** What is being asked **
Write every line below out again, exactly as given, but leave out the pictures.
┌─ Data for review
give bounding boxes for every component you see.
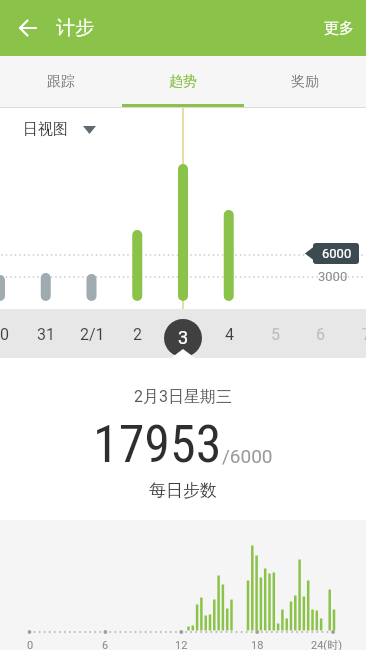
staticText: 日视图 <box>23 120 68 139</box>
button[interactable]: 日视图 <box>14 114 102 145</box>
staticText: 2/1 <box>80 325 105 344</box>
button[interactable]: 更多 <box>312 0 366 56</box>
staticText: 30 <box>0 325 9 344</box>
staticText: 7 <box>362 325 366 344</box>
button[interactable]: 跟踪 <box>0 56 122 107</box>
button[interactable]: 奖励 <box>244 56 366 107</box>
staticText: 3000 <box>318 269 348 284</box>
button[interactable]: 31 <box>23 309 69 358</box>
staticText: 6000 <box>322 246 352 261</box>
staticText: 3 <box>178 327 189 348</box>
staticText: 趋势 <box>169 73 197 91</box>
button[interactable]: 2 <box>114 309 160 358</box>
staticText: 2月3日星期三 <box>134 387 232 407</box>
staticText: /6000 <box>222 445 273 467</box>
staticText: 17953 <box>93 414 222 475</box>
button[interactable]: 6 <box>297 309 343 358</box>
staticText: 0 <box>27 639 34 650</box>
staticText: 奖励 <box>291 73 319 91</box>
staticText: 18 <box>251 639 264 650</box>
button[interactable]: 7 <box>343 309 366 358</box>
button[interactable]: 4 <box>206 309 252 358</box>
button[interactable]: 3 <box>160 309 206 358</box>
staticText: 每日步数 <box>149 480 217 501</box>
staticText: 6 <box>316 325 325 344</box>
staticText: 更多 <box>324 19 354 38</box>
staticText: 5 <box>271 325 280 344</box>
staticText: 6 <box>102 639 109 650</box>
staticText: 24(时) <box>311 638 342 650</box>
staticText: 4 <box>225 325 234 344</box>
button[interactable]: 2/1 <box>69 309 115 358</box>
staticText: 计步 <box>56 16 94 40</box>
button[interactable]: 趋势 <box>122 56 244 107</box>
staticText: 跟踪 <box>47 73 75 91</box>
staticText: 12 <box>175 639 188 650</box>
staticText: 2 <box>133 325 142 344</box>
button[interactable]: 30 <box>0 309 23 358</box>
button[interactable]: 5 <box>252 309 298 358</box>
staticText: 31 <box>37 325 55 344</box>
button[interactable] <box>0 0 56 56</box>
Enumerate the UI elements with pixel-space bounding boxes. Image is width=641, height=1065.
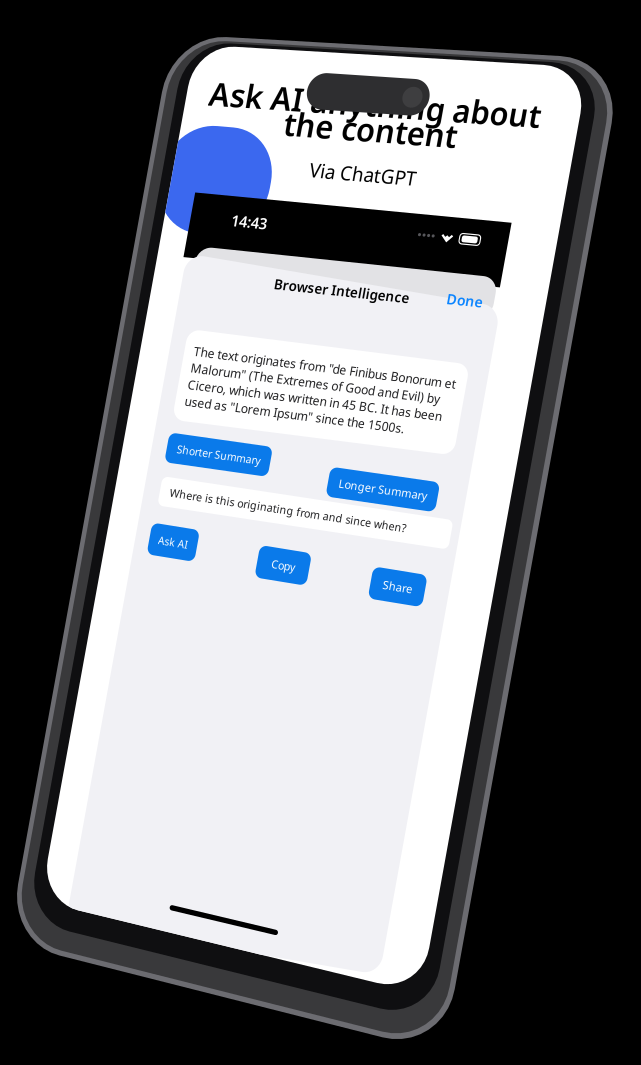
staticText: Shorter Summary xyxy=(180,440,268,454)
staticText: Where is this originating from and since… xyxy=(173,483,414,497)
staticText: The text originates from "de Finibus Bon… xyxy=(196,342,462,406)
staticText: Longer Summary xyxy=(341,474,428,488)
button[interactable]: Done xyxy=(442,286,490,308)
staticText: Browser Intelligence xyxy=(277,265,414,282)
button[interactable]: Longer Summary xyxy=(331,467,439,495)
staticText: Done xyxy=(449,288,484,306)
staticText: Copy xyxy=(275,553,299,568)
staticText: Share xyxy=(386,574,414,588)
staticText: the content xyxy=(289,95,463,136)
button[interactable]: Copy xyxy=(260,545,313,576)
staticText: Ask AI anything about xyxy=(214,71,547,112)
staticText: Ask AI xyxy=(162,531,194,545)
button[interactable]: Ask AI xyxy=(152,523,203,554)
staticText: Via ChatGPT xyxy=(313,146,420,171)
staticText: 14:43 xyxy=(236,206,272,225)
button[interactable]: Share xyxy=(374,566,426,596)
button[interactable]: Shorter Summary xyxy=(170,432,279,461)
└─
** Reply **
give bounding boxes for every component you see.
staticText: 日视图 <box>23 120 68 139</box>
button[interactable]: 日视图 <box>14 114 102 145</box>
staticText: 2/1 <box>80 325 105 344</box>
button[interactable]: 更多 <box>312 0 366 56</box>
staticText: 30 <box>0 325 9 344</box>
staticText: 7 <box>362 325 366 344</box>
button[interactable]: 跟踪 <box>0 56 122 107</box>
button[interactable]: 奖励 <box>244 56 366 107</box>
staticText: 3000 <box>318 269 348 284</box>
button[interactable]: 31 <box>23 309 69 358</box>
staticText: 6000 <box>322 246 352 261</box>
staticText: 3 <box>178 327 189 348</box>
staticText: 趋势 <box>169 73 197 91</box>
button[interactable]: 2 <box>114 309 160 358</box>
staticText: 2月3日星期三 <box>134 387 232 407</box>
staticText: /6000 <box>222 445 273 467</box>
staticText: 17953 <box>93 414 222 475</box>
button[interactable]: 6 <box>297 309 343 358</box>
staticText: 0 <box>27 639 34 650</box>
staticText: 奖励 <box>291 73 319 91</box>
staticText: 18 <box>251 639 264 650</box>
button[interactable]: 7 <box>343 309 366 358</box>
button[interactable]: 4 <box>206 309 252 358</box>
button[interactable]: 3 <box>160 309 206 358</box>
staticText: 每日步数 <box>149 480 217 501</box>
staticText: 6 <box>316 325 325 344</box>
staticText: 更多 <box>324 19 354 38</box>
staticText: 5 <box>271 325 280 344</box>
staticText: 6 <box>102 639 109 650</box>
staticText: 24(时) <box>311 638 342 650</box>
staticText: 4 <box>225 325 234 344</box>
button[interactable]: 2/1 <box>69 309 115 358</box>
staticText: 计步 <box>56 16 94 40</box>
button[interactable]: 趋势 <box>122 56 244 107</box>
staticText: 跟踪 <box>47 73 75 91</box>
staticText: 12 <box>175 639 188 650</box>
staticText: 2 <box>133 325 142 344</box>
button[interactable]: 30 <box>0 309 23 358</box>
button[interactable]: 5 <box>252 309 298 358</box>
staticText: 31 <box>37 325 55 344</box>
button[interactable] <box>0 0 56 56</box>
Enumerate the UI elements with pixel-space bounding boxes. Image is width=641, height=1065.
staticText: Shorter Summary xyxy=(180,440,268,454)
staticText: Where is this originating from and since… xyxy=(173,483,414,497)
staticText: The text originates from "de Finibus Bon… xyxy=(196,342,462,406)
staticText: Longer Summary xyxy=(341,474,428,488)
button[interactable]: Done xyxy=(442,286,490,308)
staticText: Browser Intelligence xyxy=(277,265,414,282)
button[interactable]: Longer Summary xyxy=(331,467,439,495)
staticText: Done xyxy=(449,288,484,306)
staticText: Copy xyxy=(275,553,299,568)
staticText: Share xyxy=(386,574,414,588)
staticText: the content xyxy=(289,95,463,136)
button[interactable]: Copy xyxy=(260,545,313,576)
staticText: Ask AI anything about xyxy=(214,71,547,112)
staticText: Ask AI xyxy=(162,531,194,545)
button[interactable]: Ask AI xyxy=(152,523,203,554)
staticText: Via ChatGPT xyxy=(313,146,420,171)
staticText: 14:43 xyxy=(236,206,272,225)
button[interactable]: Share xyxy=(374,566,426,596)
button[interactable]: Shorter Summary xyxy=(170,432,279,461)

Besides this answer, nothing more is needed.